- Dataset items -

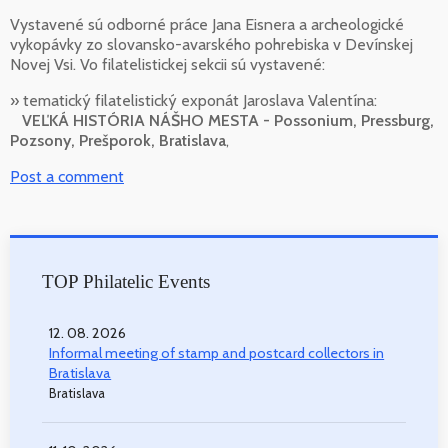
Vystavené sú odborné práce Jana Eisnera a archeologické
vykopávky zo slovansko-avarského pohrebiska v Devínskej
Novej Vsi. Vo filatelistickej sekcii sú vystavené:
» tematický filatelistický exponát Jaroslava Valentína:
VEĽKÁ HISTÓRIA NÁŠHO MESTA - Possonium, Pressburg,
Pozsony, Prešporok, Bratislava
,
Post a comment
TOP Philatelic Events
12. 08. 2026
Informal meeting of stamp and postcard collectors in
Bratislava
Bratislava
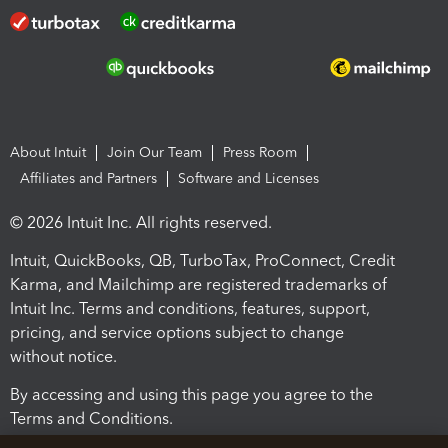
About Intuit
Join Our Team
Press Room
Affiliates and Partners
Software and Licenses
© 2026 Intuit Inc. All rights reserved.
Intuit, QuickBooks, QB, TurboTax, ProConnect, Credit
Karma, and Mailchimp are registered trademarks of
Intuit Inc. Terms and conditions, features, support,
pricing, and service options subject to change
without notice.
By accessing and using this page you agree to the
Terms and Conditions.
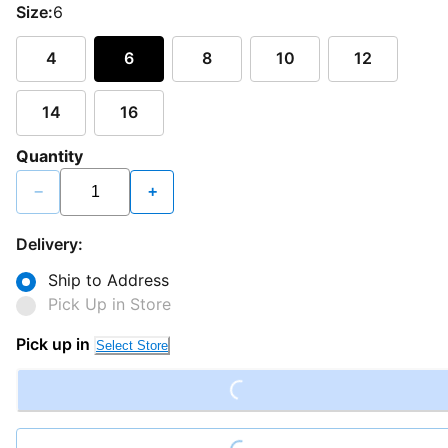
Size:
6
4
6
8
10
12
14
16
Quantity
−
+
Delivery:
Ship to Address
Pick Up in Store
Pick up in
Select Store
Loading...
Loading...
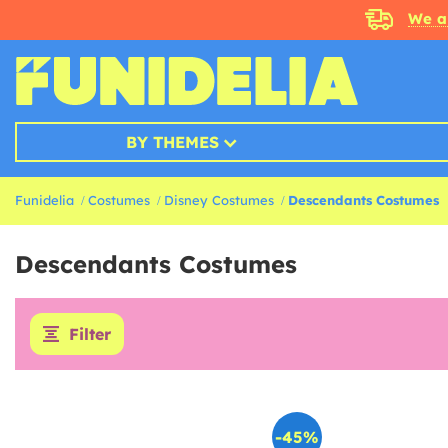
We a
BY THEMES
Funidelia
Costumes
Disney Costumes
Descendants Costumes
Descendants Costumes
Filter
-45%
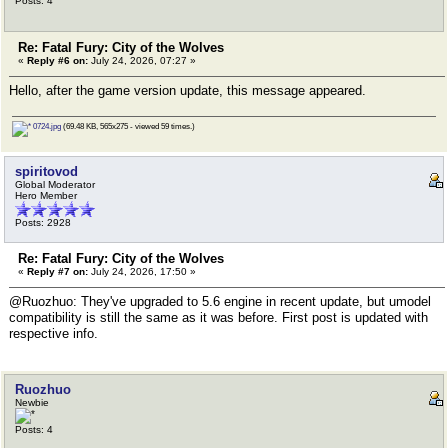
Posts: 4
Re: Fatal Fury: City of the Wolves
«
Reply #6 on:
July 24, 2026, 07:27 »
Hello, after the game version update, this message appeared.
0724.jpg
(69.48 KB, 565x275 - viewed 59 times.)
spiritovod
Global Moderator
Hero Member
Posts: 2928
Re: Fatal Fury: City of the Wolves
«
Reply #7 on:
July 24, 2026, 17:50 »
@Ruozhuo: They've upgraded to 5.6 engine in recent update, but umodel
compatibility is still the same as it was before. First post is updated with
respective info.
Ruozhuo
Newbie
Posts: 4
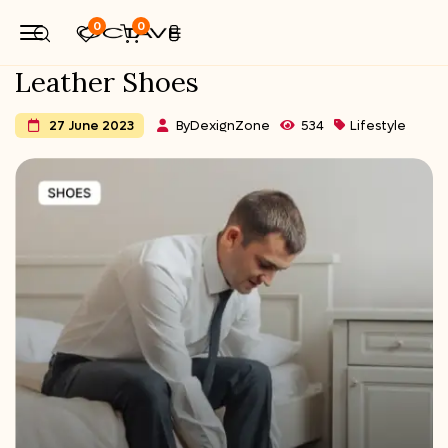
0
0
Leather Shoes
By
DexignZone
534
Lifestyle
27 June 2023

- Task to carry out -
Begin at the first line of the records and please reproduce every line exactly through the one containing "Intuit, QuickBooks, QB, TurboTax, ProConnect, Credit", leaving all pictures out.

- Solution for this problem -
Vystavené sú odborné práce Jana Eisnera a archeologické
vykopávky zo slovansko-avarského pohrebiska v Devínskej
Novej Vsi. Vo filatelistickej sekcii sú vystavené:
» tematický filatelistický exponát Jaroslava Valentína:
VEĽKÁ HISTÓRIA NÁŠHO MESTA - Possonium, Pressburg,
Pozsony, Prešporok, Bratislava
,
Post a comment
TOP Philatelic Events
12. 08. 2026
Informal meeting of stamp and postcard collectors in
Bratislava
Bratislava
About Intuit
Join Our Team
Press Room
Affiliates and Partners
Software and Licenses
© 2026 Intuit Inc. All rights reserved.
Intuit, QuickBooks, QB, TurboTax, ProConnect, Credit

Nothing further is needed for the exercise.